Start of Block

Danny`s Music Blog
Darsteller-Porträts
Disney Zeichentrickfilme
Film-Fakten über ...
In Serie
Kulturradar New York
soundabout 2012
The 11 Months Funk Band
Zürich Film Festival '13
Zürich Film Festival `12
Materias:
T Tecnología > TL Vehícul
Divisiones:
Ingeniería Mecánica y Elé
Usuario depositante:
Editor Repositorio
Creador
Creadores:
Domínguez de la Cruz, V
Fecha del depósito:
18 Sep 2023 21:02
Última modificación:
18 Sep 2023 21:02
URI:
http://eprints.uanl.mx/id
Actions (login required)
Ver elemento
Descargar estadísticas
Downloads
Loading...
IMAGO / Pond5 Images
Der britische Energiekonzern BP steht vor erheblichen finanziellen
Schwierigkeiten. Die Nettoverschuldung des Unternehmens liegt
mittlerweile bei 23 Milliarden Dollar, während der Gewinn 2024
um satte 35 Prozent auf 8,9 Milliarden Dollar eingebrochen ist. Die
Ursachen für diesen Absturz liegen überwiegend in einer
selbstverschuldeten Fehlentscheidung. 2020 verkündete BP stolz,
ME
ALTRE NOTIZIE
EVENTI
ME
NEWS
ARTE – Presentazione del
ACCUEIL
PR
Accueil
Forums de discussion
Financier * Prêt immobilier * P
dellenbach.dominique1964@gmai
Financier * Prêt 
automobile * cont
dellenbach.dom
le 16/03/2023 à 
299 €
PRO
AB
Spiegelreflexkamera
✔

End of Block
Start of Block

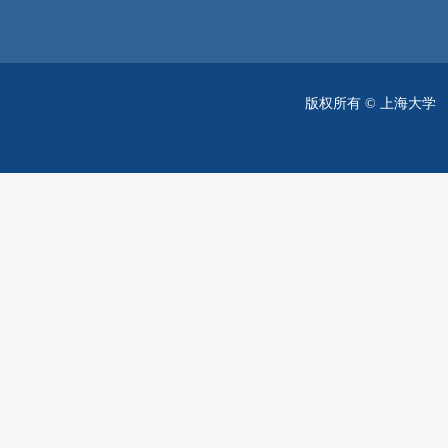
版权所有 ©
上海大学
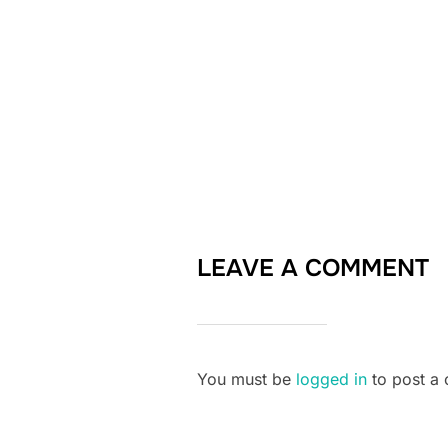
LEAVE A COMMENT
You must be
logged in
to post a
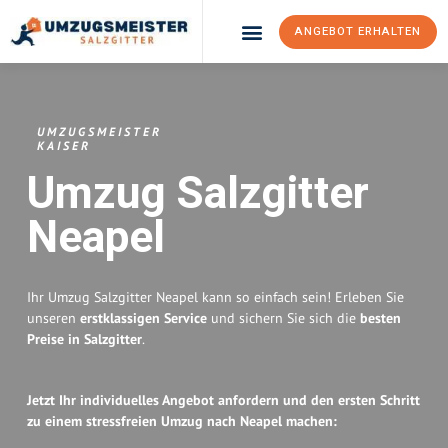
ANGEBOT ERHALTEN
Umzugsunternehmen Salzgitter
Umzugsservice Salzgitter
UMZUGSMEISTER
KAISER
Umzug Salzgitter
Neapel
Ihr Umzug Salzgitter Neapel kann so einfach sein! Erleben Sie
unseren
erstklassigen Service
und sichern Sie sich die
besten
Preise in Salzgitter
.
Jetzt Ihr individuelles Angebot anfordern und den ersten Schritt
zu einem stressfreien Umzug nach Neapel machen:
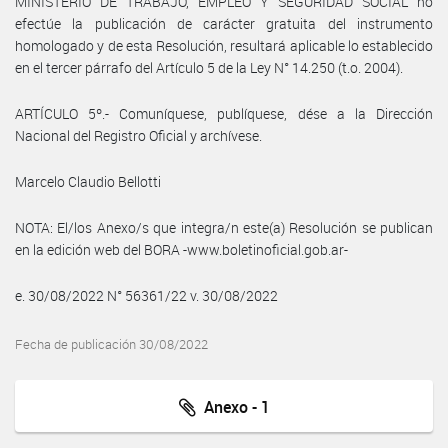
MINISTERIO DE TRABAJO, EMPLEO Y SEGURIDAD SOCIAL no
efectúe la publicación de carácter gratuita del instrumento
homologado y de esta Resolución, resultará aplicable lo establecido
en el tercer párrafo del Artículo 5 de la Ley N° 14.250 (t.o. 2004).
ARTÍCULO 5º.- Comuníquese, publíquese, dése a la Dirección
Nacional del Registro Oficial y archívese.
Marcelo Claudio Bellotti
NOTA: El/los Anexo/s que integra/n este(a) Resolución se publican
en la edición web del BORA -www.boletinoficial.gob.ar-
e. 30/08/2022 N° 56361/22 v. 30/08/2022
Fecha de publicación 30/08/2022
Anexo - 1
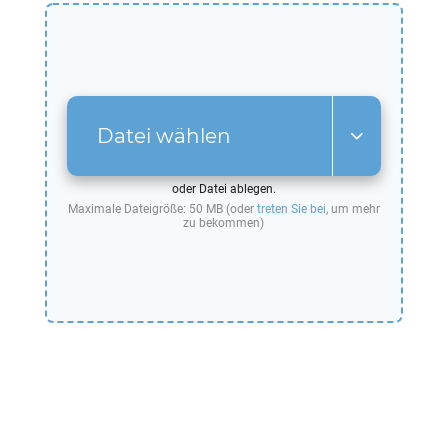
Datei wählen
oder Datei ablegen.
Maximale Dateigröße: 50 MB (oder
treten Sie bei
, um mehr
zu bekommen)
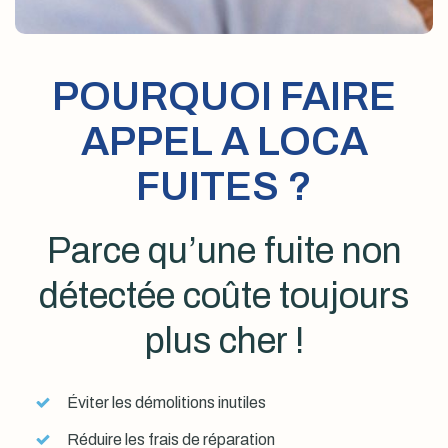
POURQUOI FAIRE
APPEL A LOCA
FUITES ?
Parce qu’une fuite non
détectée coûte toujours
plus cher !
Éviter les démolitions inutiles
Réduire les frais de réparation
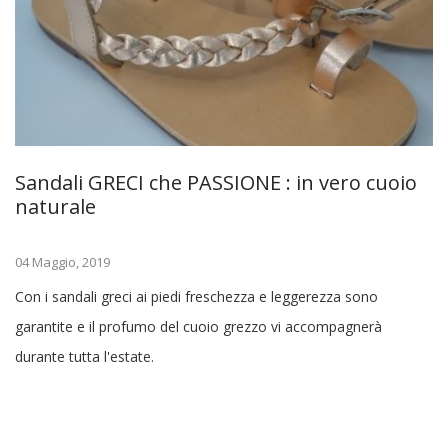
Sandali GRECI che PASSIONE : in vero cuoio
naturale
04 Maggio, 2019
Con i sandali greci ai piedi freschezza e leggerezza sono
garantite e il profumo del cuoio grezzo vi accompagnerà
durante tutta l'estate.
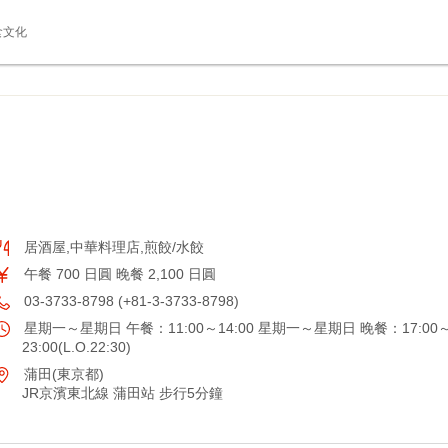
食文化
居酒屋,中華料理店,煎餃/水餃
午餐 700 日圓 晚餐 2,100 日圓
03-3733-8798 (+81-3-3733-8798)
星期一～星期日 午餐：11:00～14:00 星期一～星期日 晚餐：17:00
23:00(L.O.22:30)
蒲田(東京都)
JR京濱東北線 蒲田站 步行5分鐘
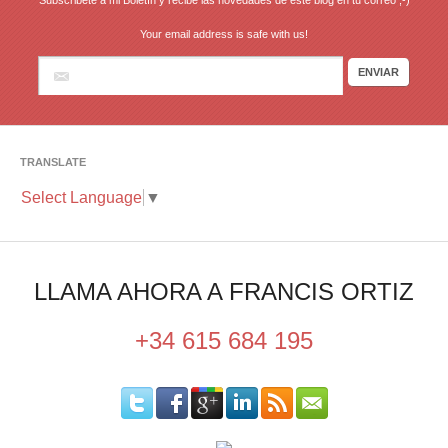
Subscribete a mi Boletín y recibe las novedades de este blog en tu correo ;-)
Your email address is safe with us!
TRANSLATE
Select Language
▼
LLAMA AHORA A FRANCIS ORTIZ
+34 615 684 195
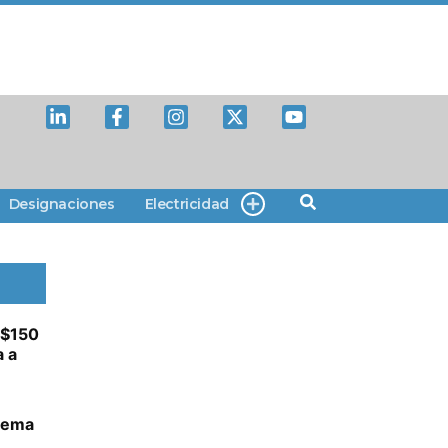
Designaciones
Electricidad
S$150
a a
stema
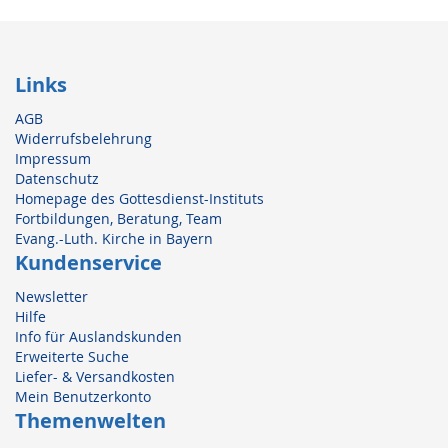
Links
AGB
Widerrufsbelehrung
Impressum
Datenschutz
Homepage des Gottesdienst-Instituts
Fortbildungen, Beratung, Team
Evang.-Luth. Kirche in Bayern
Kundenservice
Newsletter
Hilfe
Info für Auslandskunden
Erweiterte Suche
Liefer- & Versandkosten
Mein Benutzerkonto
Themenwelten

End of Block

**PROBLEM:**
For every line in the listing above that contains "Salzgitter", copy that line.

**EXPECTED ANSWER:**
Umzugsunternehmen Salzgitter
Umzugsservice Salzgitter
Umzug Salzgitter
Ihr Umzug Salzgitter Neapel kann so einfach sein! Erleben Sie
Preise in Salzgitter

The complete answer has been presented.